## WORK TASK:
Go through the data below and return each line containing the word "want".

──────── INPUT DATA

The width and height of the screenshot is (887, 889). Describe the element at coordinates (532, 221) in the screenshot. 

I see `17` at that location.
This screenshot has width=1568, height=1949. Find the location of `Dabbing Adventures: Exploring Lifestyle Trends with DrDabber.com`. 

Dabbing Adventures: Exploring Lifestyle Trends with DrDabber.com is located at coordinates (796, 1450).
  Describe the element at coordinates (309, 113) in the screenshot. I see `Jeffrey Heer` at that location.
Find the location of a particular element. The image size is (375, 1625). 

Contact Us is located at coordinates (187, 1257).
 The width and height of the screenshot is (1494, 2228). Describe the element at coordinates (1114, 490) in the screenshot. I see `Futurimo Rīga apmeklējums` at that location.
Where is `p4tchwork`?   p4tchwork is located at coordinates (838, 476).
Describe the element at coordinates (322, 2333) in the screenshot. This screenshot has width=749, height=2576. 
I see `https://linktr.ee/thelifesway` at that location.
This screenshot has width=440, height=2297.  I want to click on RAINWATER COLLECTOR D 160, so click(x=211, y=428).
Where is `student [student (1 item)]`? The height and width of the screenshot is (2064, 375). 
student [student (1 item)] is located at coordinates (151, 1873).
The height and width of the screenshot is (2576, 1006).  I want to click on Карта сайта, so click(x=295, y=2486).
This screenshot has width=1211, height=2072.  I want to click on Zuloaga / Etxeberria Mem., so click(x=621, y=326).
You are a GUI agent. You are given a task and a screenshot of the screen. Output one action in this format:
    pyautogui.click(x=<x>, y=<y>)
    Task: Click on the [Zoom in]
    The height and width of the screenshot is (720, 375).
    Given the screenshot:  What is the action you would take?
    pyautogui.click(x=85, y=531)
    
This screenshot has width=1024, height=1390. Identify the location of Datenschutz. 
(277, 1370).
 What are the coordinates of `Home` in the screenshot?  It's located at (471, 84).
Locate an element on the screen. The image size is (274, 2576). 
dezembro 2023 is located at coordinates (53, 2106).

────────────────

## RESPONSE BELOW:
This screenshot has width=440, height=2297.  I want to click on RAINWATER COLLECTOR D 160, so click(x=211, y=428).
The height and width of the screenshot is (2576, 1006).  I want to click on Карта сайта, so click(x=295, y=2486).
This screenshot has width=1211, height=2072.  I want to click on Zuloaga / Etxeberria Mem., so click(x=621, y=326).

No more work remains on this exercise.